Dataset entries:

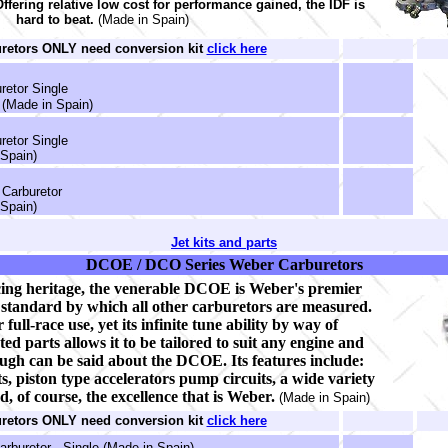
 Offering relative low cost for performance gained, the IDF is
hard to beat.
(Made in Spain)
uretors ONLY need conversion kit
click here
retor Single
(Made in Spain)
retor Single
Spain)
Carburetor
Spain)
Jet kits and parts
DCOE / DCO Series Weber Carburetors
ing heritage, the venerable DCOE is Weber's premier
e standard by which all other carburetors are measured.
 full-race use, yet its infinite tune ability by way of
ed parts allows it to be tailored to suit any engine and
ugh can be said about the DCOE. Its features include:
ts, piston type accelerators pump circuits, a wide variety
nd, of course, the excellence that is Weber.
(Made in Spain)
uretors ONLY need conversion kit
click here
rburetor - Single (Made in Spain)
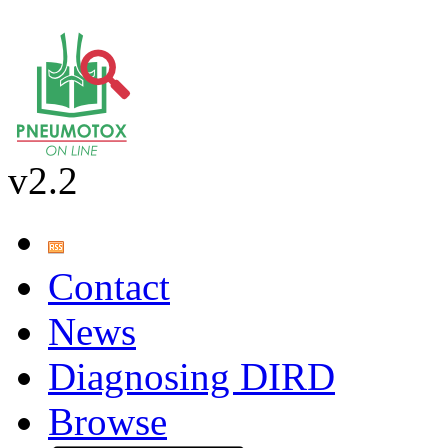
v2.2
Contact
News
Diagnosing DIRD
Browse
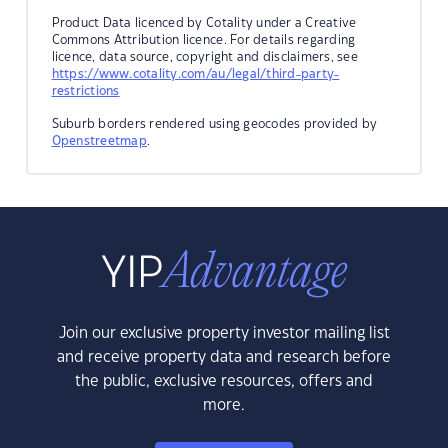
Product Data licenced by Cotality under a Creative
Commons Attribution licence. For details regarding
licence, data source, copyright and disclaimers, see
https://www.cotality.com/au/legal/third-party-
restrictions
Suburb borders rendered using geocodes provided by
Openstreetmap
.
Join our exclusive property investor mailing list
and receive property data and research before
the public, exclusive resources, offers and
more.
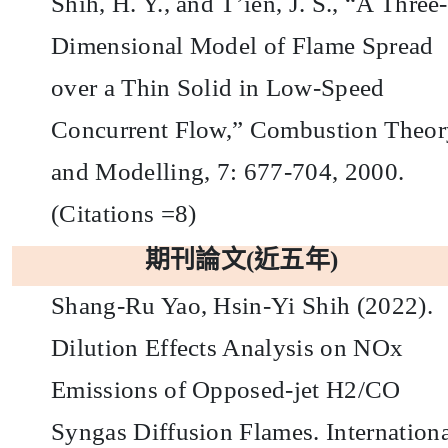
Shih, H. Y., and T’ien, J. S., “A Three-
Dimensional Model of Flame Spread
over a Thin Solid in Low-Speed
Concurrent Flow,” Combustion Theor
and Modelling, 7: 677-704, 2000.
(Citations =8)
期刊論文
(
近五年
)
Shang-Ru Yao, Hsin-Yi Shih (2022).
Dilution Effects Analysis on NOx
Emissions of Opposed-jet H2/CO
Syngas Diffusion Flames. Internation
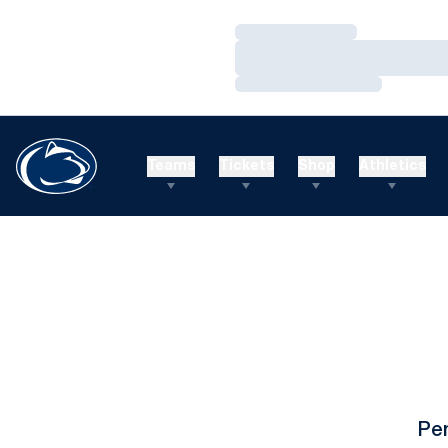
Loading…
Loading…
Loading…
Teams
Tickets
Shop
Athletics
Pe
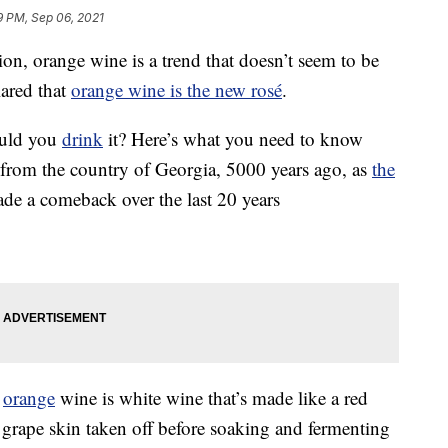
9 PM, Sep 06, 2021
ion, orange wine is a trend that doesn’t seem to be
ared that
orange wine is the new rosé
.
ould you
drink
it? Here’s what you need to know
s from the country of Georgia, 5000 years ago, as
the
e a comeback over the last 20 years
,
orange
wine is white wine that’s made like a red
 grape skin taken off before soaking and fermenting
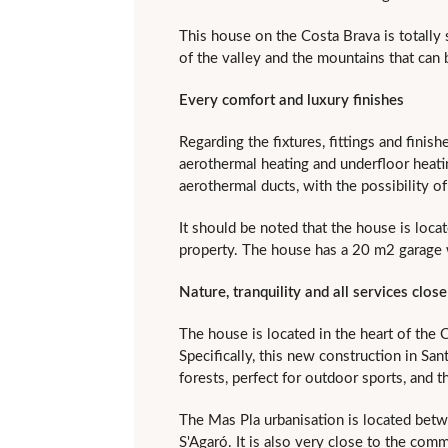
This house on the Costa Brava is totally 
of the valley and the mountains that can
Every comfort and luxury finishes
Regarding the fixtures, fittings and finis
aerothermal heating and underfloor heating
aerothermal ducts, with the possibility o
It should be noted that the house is loca
property. The house has a 20 m2 garage w
Nature, tranquility and all services clos
The house is located in the heart of the C
Specifically, this new construction in Sant
forests, perfect for outdoor sports, and 
The Mas Pla urbanisation is located betw
S'Agaró. It is also very close to the comm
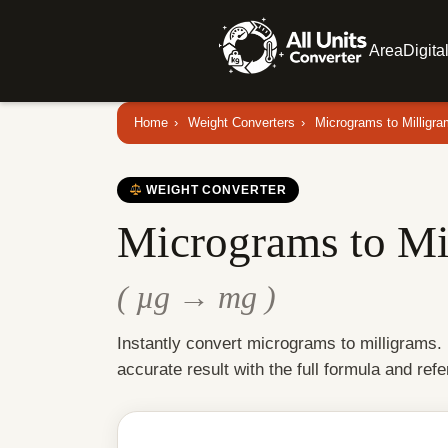
Area
Digita
Home
›
Weight Converters
›
Micrograms to Milligr
WEIGHT CONVERTER
Micrograms to Mi
( µg → mg )
Instantly convert micrograms to milligrams.
accurate result with the full formula and refe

> Task prompt
Identify the lines above that contain the word "located", then copy them.

> Exercise output
The house is located in the heart of the C
The Mas Pla urbanisation is located betw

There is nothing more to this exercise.